I would like to know in which case data need to be normalized before PCA and cluster analysis. I saw some PCA analysis without any prior log-transformation and standardization and some do not.
One of the assumptions of PCA is the linearity (Assumes the data set to be linear combinations of the variables). In this case, the variables that are random variables should have a Gaussian distribution. If it is not, then the data (the values of the random variables) should be normalized using the normalizing transformations. We usually use the Johnson transformation (the Johnson translation system) for normalizing the data. Unlike other transformations (for example, Box-Cox transformation) for the Johnson translation system we can determine the suitable family (function) of the system for normalizing by kurtosis and skewness squared of the data distribution until normalizing.
I guess you are referring to standardization (normalization and standardization are often used interchangeably, but can have different meaning depending on the context). As in many other multivariate procedures one needs to ensure that no extra weight is given to the “larger” variables regarding the “smaller” ones which otherwise will lead to biased outcomes. By large and small variables I’m referring to the “numbers” you have in your dataset: if Var_A is 1.25, 1.38, 1.05 …it wil be viewed as small when compared to Var_B: 1250, 1380, 1050… which show larger values (average, variance etc will be larger for Var_B than for Var_A. If we rescale all the variables in such a way that they present equal (or similar) average and range (or variance) we are avoiding the pitfall that would occur when using simultaneously variables with different magnitudes. A common way to standardize is to center and rescale the original variable values so they lie in the range (-1, 1) by using y_standardized=(y_raw-y_min)/(y_max-y_min)*2-1.
Another very used procedure is to normalize the original data in order to get a centered, rescaled by subtracting the mean and divide by the standard deviation (often called “autoscalling”): y_standardized=(y_raw-y_average)/y_stdev.
You will find, for sure, info on wiki's and other web stat/chemometric resources.
Thanks you very much Sergiy and Luis for your answers. In fact I am analysing some hydrochemistry data and in the litterature I found what I mentionned. I mean some did both standardization and normalization and some made the analysis with the raw data (without any transformation) but they did not well explain the choice. But your explanations have make it clear to me. Thank you very much.
Glad it helped and that you clarified the issue. If you found my(and others) answers valuable I kindly ask you to "Vote as an interesting answer" so we get also ranked by our contributions.
For PCA, you may choose to center and/or scale your variables/columns. (It is also possible to center or scale the observations/rows, but this is uncommon.) These decisions depend on what properties of your data you'd like to keep intact.

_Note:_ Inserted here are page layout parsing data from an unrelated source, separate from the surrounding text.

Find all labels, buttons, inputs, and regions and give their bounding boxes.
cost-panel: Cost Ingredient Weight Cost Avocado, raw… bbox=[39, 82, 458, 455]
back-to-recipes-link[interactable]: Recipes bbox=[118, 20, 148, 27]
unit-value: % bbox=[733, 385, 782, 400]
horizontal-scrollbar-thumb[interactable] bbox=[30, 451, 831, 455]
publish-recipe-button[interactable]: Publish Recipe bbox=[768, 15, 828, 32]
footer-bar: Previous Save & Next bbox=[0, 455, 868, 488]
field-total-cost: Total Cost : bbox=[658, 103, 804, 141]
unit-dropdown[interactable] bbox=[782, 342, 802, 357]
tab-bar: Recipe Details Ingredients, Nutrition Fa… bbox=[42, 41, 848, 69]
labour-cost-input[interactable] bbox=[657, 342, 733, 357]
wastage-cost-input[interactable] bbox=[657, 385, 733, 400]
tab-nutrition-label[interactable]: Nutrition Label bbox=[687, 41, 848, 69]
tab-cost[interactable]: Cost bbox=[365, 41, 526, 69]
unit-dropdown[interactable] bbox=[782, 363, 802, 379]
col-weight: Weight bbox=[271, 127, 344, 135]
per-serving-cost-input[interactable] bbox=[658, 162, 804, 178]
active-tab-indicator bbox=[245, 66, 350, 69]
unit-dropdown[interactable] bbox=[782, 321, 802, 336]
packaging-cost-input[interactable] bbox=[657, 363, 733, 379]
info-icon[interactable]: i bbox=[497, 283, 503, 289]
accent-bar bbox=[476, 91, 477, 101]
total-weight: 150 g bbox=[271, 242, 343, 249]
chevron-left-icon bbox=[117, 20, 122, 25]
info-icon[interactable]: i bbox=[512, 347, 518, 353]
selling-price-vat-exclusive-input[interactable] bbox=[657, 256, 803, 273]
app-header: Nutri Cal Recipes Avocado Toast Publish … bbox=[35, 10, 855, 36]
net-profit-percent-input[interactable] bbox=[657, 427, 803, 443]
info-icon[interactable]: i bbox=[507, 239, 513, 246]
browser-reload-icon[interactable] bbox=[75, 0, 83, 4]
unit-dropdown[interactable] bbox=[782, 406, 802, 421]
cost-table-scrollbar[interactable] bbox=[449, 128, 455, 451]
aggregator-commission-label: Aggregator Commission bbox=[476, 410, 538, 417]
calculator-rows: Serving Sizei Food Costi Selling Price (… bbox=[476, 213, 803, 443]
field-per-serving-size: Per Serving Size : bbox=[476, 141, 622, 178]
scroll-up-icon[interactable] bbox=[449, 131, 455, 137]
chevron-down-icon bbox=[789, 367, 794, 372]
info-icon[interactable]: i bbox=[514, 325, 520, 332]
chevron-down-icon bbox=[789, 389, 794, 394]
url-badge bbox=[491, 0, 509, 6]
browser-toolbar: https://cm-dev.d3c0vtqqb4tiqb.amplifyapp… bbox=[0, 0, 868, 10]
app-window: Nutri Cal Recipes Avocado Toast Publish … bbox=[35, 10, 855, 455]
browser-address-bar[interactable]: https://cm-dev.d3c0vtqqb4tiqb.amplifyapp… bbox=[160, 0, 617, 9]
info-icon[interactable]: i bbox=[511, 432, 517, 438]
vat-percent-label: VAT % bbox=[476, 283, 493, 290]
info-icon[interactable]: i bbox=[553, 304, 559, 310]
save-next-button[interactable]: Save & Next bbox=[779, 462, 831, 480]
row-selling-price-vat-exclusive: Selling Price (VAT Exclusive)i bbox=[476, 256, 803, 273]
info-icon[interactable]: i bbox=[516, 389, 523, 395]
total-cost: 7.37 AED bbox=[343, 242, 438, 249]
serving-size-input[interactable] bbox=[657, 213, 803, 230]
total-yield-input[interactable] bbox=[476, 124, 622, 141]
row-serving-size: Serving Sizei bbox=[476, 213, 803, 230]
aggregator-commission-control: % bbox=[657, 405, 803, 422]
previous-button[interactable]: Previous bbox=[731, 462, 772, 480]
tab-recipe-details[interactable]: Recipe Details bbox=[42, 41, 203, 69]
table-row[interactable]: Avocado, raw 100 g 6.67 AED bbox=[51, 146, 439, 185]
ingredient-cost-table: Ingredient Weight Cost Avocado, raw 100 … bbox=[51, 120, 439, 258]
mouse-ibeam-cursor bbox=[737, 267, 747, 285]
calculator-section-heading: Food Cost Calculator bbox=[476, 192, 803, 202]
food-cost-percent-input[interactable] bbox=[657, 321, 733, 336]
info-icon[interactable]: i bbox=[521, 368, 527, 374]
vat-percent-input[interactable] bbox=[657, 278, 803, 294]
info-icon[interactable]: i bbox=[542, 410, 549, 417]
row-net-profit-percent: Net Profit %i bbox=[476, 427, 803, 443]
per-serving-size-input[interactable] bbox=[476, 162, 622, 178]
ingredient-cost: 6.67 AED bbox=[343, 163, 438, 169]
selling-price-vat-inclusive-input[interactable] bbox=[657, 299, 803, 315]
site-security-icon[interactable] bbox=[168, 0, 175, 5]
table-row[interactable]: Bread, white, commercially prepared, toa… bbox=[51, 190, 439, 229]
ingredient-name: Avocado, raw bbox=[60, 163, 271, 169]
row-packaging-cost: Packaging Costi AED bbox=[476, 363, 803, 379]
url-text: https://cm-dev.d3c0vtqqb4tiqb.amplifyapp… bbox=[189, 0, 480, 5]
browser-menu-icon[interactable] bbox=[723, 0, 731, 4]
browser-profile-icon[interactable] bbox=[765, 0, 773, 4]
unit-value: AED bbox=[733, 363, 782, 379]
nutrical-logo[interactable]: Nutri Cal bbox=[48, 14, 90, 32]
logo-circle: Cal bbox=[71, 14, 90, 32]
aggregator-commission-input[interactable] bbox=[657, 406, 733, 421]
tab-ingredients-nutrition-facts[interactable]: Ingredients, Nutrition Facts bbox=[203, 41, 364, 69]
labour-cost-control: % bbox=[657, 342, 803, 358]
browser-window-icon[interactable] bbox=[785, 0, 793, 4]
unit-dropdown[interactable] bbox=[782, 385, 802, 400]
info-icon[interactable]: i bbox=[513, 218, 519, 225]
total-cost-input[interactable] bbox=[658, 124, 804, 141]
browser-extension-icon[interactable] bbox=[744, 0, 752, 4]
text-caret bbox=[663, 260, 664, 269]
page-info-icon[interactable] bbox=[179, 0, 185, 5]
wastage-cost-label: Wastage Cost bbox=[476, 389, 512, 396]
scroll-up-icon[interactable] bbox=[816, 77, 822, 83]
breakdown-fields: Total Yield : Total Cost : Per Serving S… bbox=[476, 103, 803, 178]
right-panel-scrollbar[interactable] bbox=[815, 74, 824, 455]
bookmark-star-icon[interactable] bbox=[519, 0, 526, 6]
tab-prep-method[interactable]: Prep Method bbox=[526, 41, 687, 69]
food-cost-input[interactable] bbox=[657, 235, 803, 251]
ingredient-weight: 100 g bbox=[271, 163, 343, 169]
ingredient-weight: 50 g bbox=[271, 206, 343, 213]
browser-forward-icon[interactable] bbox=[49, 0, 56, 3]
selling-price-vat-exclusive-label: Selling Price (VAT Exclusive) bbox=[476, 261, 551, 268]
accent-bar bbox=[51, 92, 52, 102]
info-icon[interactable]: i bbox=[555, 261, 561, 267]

To center a column is to subtract the column mean from each value, which sets the column mean to 0. If a variable has units where zero is meaningful to you, you may not what to center. For example, in a PET scan, the units are an amount of radioactivity, which is a count of metabolic activity. In this example, zero (and the distance from zero) is meaningful. In addition, brain region A may have a very high mean, whereas brain region B may have a low mean. If you see this difference in means as noise, centering will remove it, and then each column will have the same mean, 0. If you see this difference in means as signal, then centering would destroy this important part of your data.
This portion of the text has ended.